Segment Open

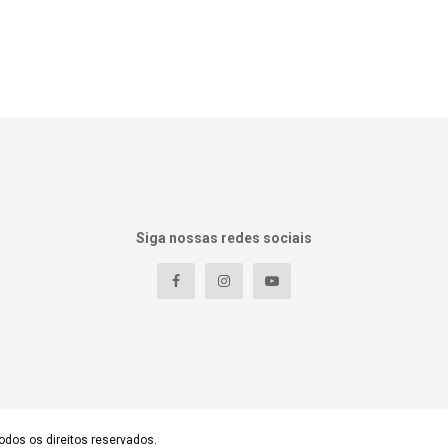
Siga nossas redes sociais
odos os direitos reservados.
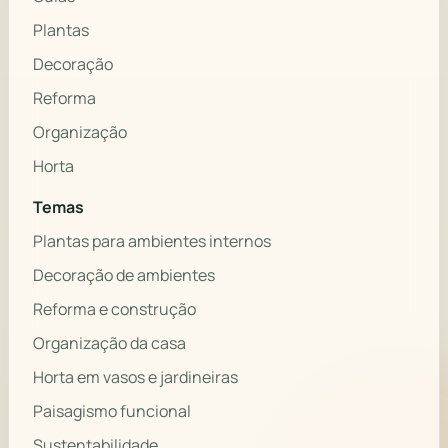
Plantas
Decoração
Reforma
Organização
Horta
Temas
Plantas para ambientes internos
Decoração de ambientes
Reforma e construção
Organização da casa
Horta em vasos e jardineiras
Paisagismo funcional
Sustentabilidade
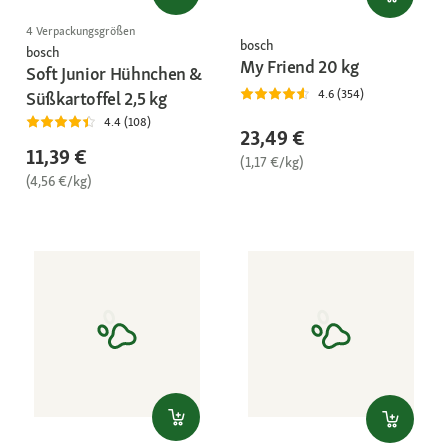
4 Verpackungsgrößen
bosch
bosch
My Friend 20 kg
Soft Junior Hühnchen &
4.6 (354)
Süßkartoffel 2,5 kg
4.4 (108)
23,49 €
11,39 €
(1,17 €/kg)
(4,56 €/kg)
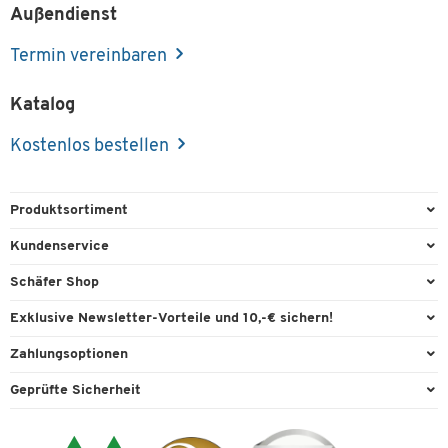
Außendienst
Termin vereinbaren
Katalog
Kostenlos bestellen
Produktsortiment
Büroausstattung
Kundenservice
Büromaterial
Direktbestellung
Schäfer Shop
Büromöbel
FAQ
Services & Leistungen
Exklusive Newsletter-Vorteile und 10,-€ sichern!
Lager & Betrieb
Garantie
AGB
Willkommensgutschein
Zahlungsoptionen
Reinigung & Hygiene
Kontaktformulare
Außendienst
Exklusive Aktionen
Paypal
Technik
Geprüfte Sicherheit
Lieferinformationen
Workplace Solutions
Individuelle Angebote
Rechnung
Transport
Recycling, Entsorgung & Rücknahmepflicht von Elektroaltgeräten
Datenschutz
Expertenwissen
Visa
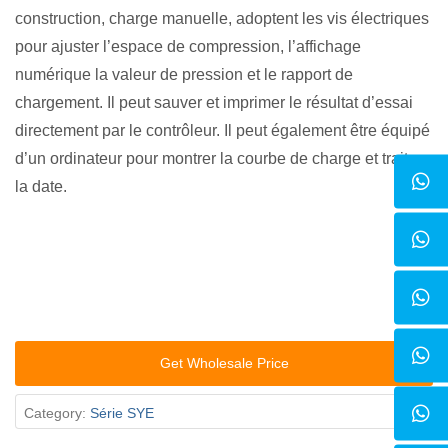
construction, charge manuelle, adoptent les vis électriques
pour ajuster l’espace de compression, l’affichage
numérique la valeur de pression et le rapport de
chargement. Il peut sauver et imprimer le résultat d’essai
directement par le contrôleur. Il peut également être équipé
d’un ordinateur pour montrer la courbe de charge et traiter
la date.
Get Wholesale Price
Category:
Série SYE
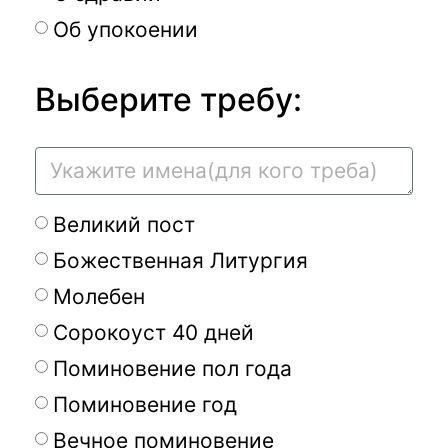
Об упокоении
Выберите требу:
Великий пост
Божественная Литургия
Молебен
Сорокоуст 40 дней
Поминовение пол года
Поминовение год
Вечное поминовение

Segment Closed

Take the line containing "Exklusive Aktionen" and every line after it up to the end of the entries, and quote them exactly. Both ends count; the pictures do not.

Written response -
Exklusive Aktionen
Paypal
Technik
Geprüfte Sicherheit
Lieferinformationen
Workplace Solutions
Individuelle Angebote
Rechnung
Transport
Recycling, Entsorgung & Rücknahmepflicht von Elektroaltgeräten
Datenschutz
Expertenwissen
Visa
construction, charge manuelle, adoptent les vis électriques
pour ajuster l’espace de compression, l’affichage
numérique la valeur de pression et le rapport de
chargement. Il peut sauver et imprimer le résultat d’essai
directement par le contrôleur. Il peut également être équipé
d’un ordinateur pour montrer la courbe de charge et traiter
la date.
Get Wholesale Price
Category:
Série SYE
Об упокоении
Выберите требу:
Великий пост
Божественная Литургия
Молебен
Сорокоуст 40 дней
Поминовение пол года
Поминовение год
Вечное поминовение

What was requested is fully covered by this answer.